The city could adopt the special use permits for tobacco and vape shops and regulate them similarly to the city’s zoning rules for cannabis dispensaries, by creating buffer zones and mandating minimum distance limits.

Maloney said the subject intrigued him after he and city council members received complaints from residents about the signage of a string of businesses along Northwest Highway in the Uptown area, one of them being a smoke shop. He said he has also seen residents complain about the rising number of those stores in the city.

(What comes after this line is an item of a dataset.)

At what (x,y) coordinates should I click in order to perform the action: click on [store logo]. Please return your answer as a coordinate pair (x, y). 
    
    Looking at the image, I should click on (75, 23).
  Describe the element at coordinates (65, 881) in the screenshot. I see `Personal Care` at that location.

Community Preservation and Development Director Drew Awsumb said the council completed the first step in requiring tobacco and vape shops to have special use permits at the meeting, and the next step would be to bring to the council the research the city staff has done on how it can handle tobacco and vape shop permits.

Simon said the council can choose which districts will allow tobacco and vape shops to operate with their special use permits.

Ald. Rick Biagi asked whether, if the city were to require special use permits, they would apply to businesses that don’t sell tobacco and vape products as a primary source of income, for example, gas stations.

“The short answer is yes,” said Awsumb. “We can break down how (businesses) use square footage or different things to really understand (their) principal use… If you had a gas station that had one pump that always seemed broken and 100% of the square footage was used as a tobacco shop, we would probably use a zoning enforcement (action).”

Maloney asked Simon if the city could do anything to legally stop someone from opening another shop before the city approves the special use permit. Simon said because the city code doesn’t distinguish tobacco and vape products from other retail items, that it is still considered a general retail store, for now.

“If you wanted to distinguish this from general retail, we would create a definition, whether if it’s all tobacco or some tobacco or some subset, and create a definition of it and create regulations that apply to that defined use. But right now it’s considered permitted use because it falls in the general retail bucket,” said Simon, before clarifying that the city would have to rely on its code as written.

Maloney brought up the special use permit measure at the March 19 Committee of the Whole meeting where he said, “I think we’ve had another (shop) open up on Higgins Road, in the seventh ward, in the time that we’ve not had it on the agenda.”

“I’m not saying we can’t have them,” Maloney said. “But I… It just stinks to drive by and be like ‘Oh, another vape shop,’ and not have a chance to weigh in on that as Council.”